Data records
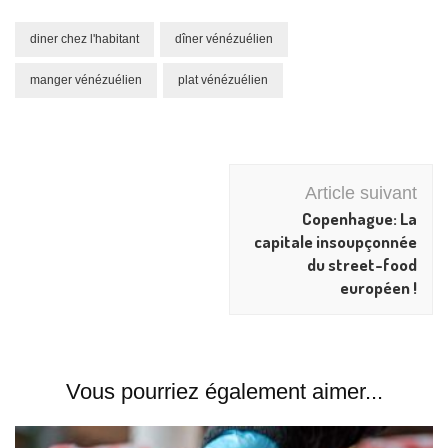
diner chez l'habitant
dîner vénézuélien
manger vénézuélien
plat vénézuélien
Navigation
Article suivant
d'article
Copenhague: La
capitale insoupçonnée
du street-food
européen !
Vous pourriez également aimer...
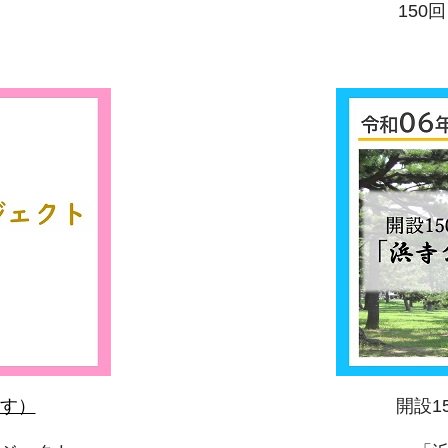
150
す）
開設1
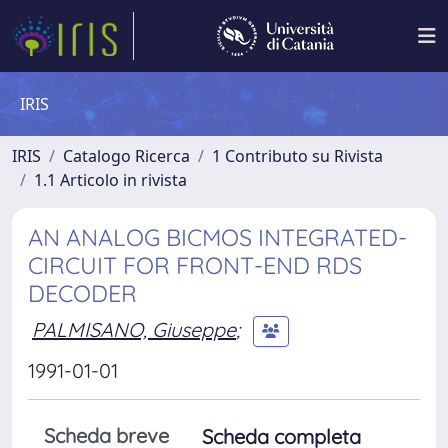
IRIS
IRIS
Catalogo Ricerca
1 Contributo su Rivista
1.1 Articolo in rivista
AN ANALOG BICMOS INTEGRATED-
CIRCUIT FOR FRONT-END RDS
DECODER
PALMISANO, Giuseppe
;
1991-01-01
Scheda breve
Scheda completa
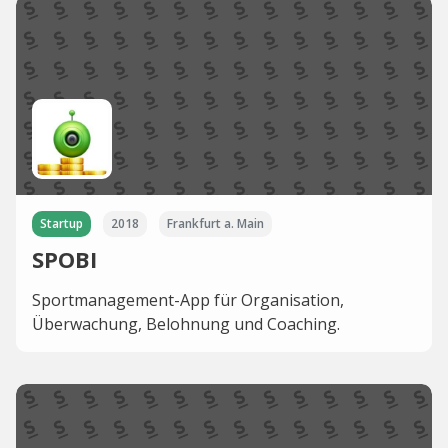
Startup
2018
Frankfurt a. Main
SPOBI
Sportmanagement-App für Organisation,
Überwachung, Belohnung und Coaching.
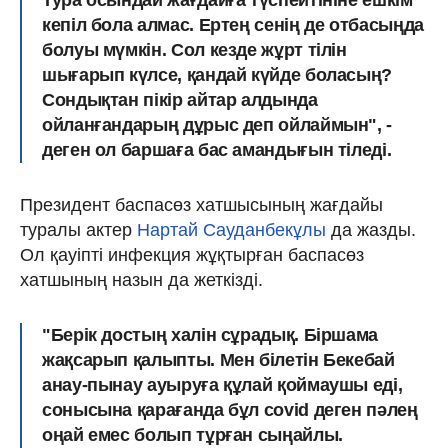
кепіл бола алмас. Ертең сенің де отбасыңда
болуы мүмкін. Сол кезде жұрт тілін
шығарып күлсе, қандай күйде боласың?
Сондықтан пікір айтар алдында
ойланғандарың дұрыс деп ойлаймын", -
деген ол баршаға бас амандығын тіледі.
Президент баспасөз хатшысының жағдайы
туралы актер
Нартай Сауданбекұлы
да жазды.
Ол қауіпті инфекция жұқтырған баспасөз
хатшының назын да жеткізді.
"Берік достың халін сұрадық. Біршама
жақсарып қалыпты. Мен білетін Бекебай
анау-пынау ауыруға құлай қоймаушы еді,
сонысына қарағанда бұл covid деген пәлең
оңай емес болып тұрған сыңайлы.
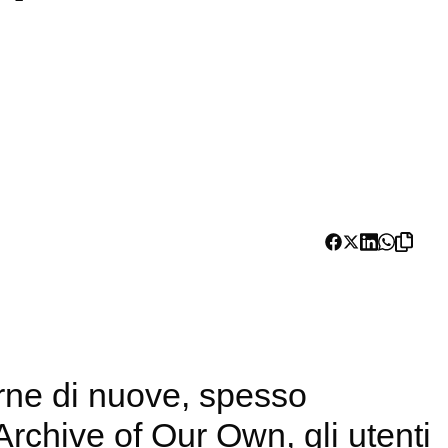
arne di nuove, spesso
rchive of Our Own, gli utenti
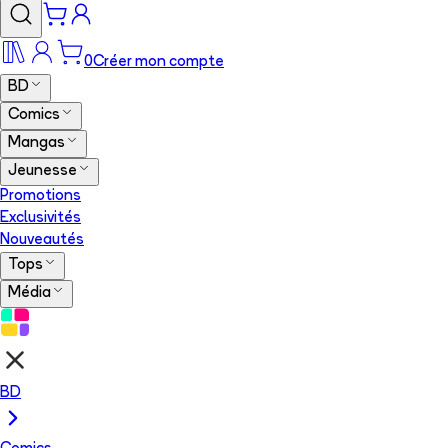
0
Créer mon compte
BD
Comics
Mangas
Jeunesse
Promotions
Exclusivités
Nouveautés
Tops
Média
BD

> **BRIEF**:
Write out all the entries word for word, but skip any images.

> **RESPONSE TO THE TASK**:
diner chez l'habitant
dîner vénézuélien
manger vénézuélien
plat vénézuélien
Navigation
Article suivant
d'article
Copenhague: La
capitale insoupçonnée
du street-food
européen !
Vous pourriez également aimer...
150
す）
開設1
IRIS
IRIS
Catalogo Ricerca
1 Contributo su Rivista
1.1 Articolo in rivista
AN ANALOG BICMOS INTEGRATED-
CIRCUIT FOR FRONT-END RDS
DECODER
PALMISANO, Giuseppe
;
1991-01-01
Scheda breve
Scheda completa
Startup
2018
Frankfurt a. Main
SPOBI
Sportmanagement-App für Organisation,
Überwachung, Belohnung und Coaching.
кепіл бола алмас. Ертең сенің де отбасыңда
болуы мүмкін. Сол кезде жұрт тілін
шығарып күлсе, қандай күйде боласың?
Сондықтан пікір айтар алдында
ойланғандарың дұрыс деп ойлаймын", -
деген ол баршаға бас амандығын тіледі.
Президент баспасөз хатшысының жағдайы
туралы актер
Нартай Сауданбекұлы
да жазды.
Ол қауіпті инфекция жұқтырған баспасөз
хатшының назын да жеткізді.
"Берік достың халін сұрадық. Біршама
жақсарып қалыпты. Мен білетін Бекебай
анау-пынау ауыруға құлай қоймаушы еді,
сонысына қарағанда бұл covid деген пәлең
оңай емес болып тұрған сыңайлы.
arne di nuove, spesso
rchive of Our Own, gli utenti
0
Créer mon compte
BD
Comics
Mangas
Jeunesse
Promotions
Exclusivités
Nouveautés
Tops
Média
BD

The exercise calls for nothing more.